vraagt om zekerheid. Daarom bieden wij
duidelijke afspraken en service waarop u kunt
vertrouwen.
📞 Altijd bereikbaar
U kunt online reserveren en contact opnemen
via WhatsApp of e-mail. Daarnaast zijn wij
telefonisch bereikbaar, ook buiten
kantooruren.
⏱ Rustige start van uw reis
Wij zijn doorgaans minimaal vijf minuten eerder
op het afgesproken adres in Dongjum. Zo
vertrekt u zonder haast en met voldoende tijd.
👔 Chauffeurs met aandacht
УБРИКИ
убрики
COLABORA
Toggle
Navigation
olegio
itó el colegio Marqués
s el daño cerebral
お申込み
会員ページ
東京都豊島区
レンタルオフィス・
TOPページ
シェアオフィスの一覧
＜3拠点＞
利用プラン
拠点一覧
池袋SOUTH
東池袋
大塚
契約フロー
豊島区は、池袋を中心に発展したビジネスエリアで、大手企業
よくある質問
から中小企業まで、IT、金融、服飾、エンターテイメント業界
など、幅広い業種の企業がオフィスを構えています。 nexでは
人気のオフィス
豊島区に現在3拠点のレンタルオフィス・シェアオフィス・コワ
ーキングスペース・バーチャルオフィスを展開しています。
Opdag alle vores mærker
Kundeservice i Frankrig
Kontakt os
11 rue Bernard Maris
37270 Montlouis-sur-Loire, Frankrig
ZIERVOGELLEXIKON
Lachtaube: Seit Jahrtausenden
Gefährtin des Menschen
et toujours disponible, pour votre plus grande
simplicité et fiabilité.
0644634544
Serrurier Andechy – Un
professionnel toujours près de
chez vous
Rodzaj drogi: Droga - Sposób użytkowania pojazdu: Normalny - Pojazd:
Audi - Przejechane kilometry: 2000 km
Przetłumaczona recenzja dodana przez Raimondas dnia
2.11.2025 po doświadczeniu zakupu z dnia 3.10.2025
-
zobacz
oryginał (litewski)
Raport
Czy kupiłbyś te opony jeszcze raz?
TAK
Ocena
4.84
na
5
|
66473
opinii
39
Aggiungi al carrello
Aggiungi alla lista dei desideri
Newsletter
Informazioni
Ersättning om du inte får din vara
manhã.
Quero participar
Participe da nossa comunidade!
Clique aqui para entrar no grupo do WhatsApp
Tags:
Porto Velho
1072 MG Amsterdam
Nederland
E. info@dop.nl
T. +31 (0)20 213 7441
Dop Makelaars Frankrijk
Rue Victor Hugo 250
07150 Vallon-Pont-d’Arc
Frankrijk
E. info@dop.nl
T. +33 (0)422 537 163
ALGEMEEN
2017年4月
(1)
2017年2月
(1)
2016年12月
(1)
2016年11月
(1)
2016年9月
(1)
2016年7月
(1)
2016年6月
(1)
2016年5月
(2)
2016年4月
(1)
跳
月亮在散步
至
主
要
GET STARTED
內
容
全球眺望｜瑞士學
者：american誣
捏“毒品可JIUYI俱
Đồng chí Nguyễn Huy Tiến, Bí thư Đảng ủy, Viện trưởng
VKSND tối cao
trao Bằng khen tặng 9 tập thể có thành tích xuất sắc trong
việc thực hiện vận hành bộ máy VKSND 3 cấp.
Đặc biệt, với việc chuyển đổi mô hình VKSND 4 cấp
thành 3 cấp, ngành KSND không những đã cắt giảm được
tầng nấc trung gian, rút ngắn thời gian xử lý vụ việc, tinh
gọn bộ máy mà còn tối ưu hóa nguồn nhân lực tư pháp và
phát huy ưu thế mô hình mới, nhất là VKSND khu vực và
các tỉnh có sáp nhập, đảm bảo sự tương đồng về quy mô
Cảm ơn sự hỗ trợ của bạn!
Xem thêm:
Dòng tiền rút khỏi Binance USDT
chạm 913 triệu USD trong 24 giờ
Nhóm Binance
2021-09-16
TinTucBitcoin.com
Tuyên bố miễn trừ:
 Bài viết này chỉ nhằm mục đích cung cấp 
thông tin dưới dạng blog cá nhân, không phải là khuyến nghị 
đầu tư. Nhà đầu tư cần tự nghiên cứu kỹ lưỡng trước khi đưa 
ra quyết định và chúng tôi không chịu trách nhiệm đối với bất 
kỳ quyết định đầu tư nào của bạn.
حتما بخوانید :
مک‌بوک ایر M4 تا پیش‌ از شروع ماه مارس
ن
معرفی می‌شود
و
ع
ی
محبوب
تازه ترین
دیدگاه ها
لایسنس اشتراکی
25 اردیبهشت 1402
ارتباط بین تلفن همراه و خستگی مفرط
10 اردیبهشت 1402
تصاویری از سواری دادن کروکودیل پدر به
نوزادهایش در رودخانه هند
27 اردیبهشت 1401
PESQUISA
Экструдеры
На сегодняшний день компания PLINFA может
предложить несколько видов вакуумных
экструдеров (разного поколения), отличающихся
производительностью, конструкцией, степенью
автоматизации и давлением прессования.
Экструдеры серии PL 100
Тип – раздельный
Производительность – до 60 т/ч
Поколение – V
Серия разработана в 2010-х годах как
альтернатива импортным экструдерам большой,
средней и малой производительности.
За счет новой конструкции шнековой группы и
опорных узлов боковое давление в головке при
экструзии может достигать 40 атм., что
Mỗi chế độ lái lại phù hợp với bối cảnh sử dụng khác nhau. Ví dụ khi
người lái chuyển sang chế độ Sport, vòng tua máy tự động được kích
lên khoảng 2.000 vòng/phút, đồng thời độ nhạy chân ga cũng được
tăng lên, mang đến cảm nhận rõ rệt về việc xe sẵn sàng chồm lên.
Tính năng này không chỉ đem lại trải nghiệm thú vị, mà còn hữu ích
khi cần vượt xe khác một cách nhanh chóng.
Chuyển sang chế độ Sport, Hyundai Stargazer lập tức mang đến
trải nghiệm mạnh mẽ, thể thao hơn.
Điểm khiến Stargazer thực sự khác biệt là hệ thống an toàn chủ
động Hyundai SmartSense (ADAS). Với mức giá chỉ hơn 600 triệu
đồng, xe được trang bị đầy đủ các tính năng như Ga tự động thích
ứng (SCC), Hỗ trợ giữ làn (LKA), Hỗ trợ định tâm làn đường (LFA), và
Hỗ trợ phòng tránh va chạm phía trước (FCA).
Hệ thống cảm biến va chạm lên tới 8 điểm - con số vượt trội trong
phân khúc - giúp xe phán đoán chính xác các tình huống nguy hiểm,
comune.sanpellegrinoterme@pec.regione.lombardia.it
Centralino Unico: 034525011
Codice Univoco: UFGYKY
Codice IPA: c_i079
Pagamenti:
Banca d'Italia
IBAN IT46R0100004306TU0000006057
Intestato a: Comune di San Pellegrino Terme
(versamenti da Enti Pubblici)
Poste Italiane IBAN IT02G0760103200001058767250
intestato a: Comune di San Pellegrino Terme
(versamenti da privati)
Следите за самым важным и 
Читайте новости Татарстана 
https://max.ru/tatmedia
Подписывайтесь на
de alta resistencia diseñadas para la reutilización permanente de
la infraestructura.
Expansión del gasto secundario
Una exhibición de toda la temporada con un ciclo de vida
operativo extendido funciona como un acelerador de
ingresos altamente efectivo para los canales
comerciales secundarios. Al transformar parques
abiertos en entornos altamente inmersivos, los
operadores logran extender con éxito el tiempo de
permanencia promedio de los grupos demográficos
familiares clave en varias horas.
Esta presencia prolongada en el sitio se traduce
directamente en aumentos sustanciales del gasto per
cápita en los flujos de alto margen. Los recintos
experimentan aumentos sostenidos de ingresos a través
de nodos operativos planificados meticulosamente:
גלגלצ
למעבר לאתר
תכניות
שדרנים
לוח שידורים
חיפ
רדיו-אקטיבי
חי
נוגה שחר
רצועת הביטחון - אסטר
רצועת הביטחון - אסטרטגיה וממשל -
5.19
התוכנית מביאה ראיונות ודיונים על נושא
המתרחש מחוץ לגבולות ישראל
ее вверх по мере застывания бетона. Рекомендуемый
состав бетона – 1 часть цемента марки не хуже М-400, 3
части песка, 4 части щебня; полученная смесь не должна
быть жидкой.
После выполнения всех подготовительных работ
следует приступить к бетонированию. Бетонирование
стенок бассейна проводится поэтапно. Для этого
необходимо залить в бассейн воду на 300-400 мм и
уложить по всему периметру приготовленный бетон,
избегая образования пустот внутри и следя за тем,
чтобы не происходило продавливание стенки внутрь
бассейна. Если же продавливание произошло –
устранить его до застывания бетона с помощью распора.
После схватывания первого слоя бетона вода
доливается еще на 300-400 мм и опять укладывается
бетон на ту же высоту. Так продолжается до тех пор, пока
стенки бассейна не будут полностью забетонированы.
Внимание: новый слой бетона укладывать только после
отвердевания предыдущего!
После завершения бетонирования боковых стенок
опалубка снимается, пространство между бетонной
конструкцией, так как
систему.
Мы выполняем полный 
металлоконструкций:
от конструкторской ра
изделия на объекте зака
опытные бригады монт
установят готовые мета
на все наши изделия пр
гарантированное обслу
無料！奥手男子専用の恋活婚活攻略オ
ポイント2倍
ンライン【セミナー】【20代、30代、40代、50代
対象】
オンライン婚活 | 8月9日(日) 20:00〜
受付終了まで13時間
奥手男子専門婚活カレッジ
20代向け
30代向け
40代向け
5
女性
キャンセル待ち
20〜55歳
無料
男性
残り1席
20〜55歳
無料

○ ○ ○ ○ ○

## Assigned task
Gather up, from the records above, each line where the word "bereikbaar" appears.

## Answer to this exercise
📞 Altijd bereikbaar
telefonisch bereikbaar, ook buiten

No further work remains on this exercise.